Task input –
.....

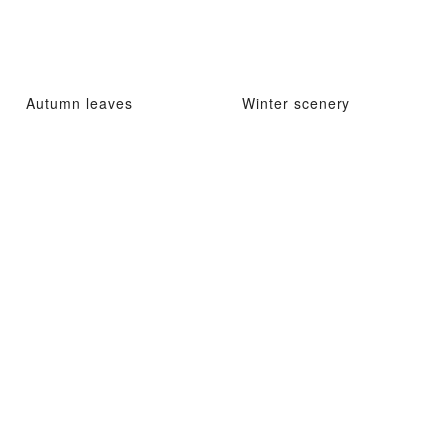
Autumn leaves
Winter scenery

.....

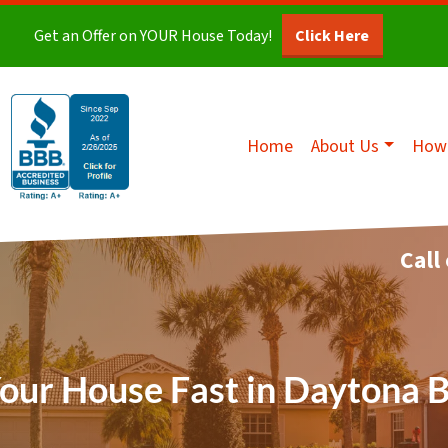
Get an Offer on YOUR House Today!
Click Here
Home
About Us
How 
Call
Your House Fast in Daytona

.....

Task objective –
In the listing, find every line with the word "House" and state how many there are, nothing more.

Expected answer –
2